Dennis Jarrard, an adviser to the Los Angeles County Commission on Obscenity who testified at the supervisors’ meeting, said the vote displayed the power of the illegal pornography industry: “Los Angeles is becoming like Al Capone’s Chicago, where, during the 1920s, there was wide-open prostitution and gambling. No one did anything to clean it up.
“That’s what we’ve got with this $10 billion illegal obscenity industry centered in Los Angeles,” Jarrard said.
In an interview with CNSNews.com, Jarrard contended, “The American people are paying a tremendous price for that illegal industry that Janet Reno and Bill Clinton allowed it to go untouched for eight years. Under Jimmy Carter, under Ronald Reagan, under George Bush, they were prosecuting them.
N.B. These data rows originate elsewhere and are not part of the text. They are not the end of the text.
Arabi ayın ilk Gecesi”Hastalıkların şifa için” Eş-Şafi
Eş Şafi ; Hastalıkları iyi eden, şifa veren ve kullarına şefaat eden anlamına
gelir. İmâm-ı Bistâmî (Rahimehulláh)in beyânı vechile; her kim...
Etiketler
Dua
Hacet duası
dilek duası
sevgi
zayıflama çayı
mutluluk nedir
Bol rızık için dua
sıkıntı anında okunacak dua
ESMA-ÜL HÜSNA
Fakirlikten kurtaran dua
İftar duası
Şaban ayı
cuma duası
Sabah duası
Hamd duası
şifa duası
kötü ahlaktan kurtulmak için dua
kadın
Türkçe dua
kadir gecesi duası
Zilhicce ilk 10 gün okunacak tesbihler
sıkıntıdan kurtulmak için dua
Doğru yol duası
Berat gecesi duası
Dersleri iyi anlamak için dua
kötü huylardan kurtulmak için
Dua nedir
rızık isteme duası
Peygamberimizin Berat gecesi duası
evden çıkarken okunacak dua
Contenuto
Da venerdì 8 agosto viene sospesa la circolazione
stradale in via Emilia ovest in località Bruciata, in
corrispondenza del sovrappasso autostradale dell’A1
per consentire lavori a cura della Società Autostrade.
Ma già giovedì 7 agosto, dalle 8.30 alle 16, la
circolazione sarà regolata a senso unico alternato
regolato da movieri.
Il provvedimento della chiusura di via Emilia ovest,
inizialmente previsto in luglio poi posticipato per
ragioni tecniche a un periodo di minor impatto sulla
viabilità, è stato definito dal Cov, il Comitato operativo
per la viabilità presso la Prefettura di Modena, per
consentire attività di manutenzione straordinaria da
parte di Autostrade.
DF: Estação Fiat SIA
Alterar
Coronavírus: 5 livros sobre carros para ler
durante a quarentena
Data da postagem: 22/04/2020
They put the biggest distributor of those things in the country … in jail. And they were really making progress against the obscenity industry until Bill Clinton came in and it was totally hands off.
“We just don’t want that Clinton policy to go on in Southern California anymore. L.A. is the porn capital of the world. Everybody knows it. They’re in violation of interstate transportation of obscenity laws, and they’re also in violation of an international treaty the United Nations adopted against the distribution of obscenity internationally. And they’ve been importing it too. And once again Clinton did nothing; in fact, he had a hands-off policy.”
Morality in Media had asked its supporters throughout the country, and especially in Southern California, to contact the five supervisors and express their outrage at the proposed elimination of the Commission on Obscenity. Letters, faxes and e-mails were sent to the supervisors from all over the country, and even from overseas countries.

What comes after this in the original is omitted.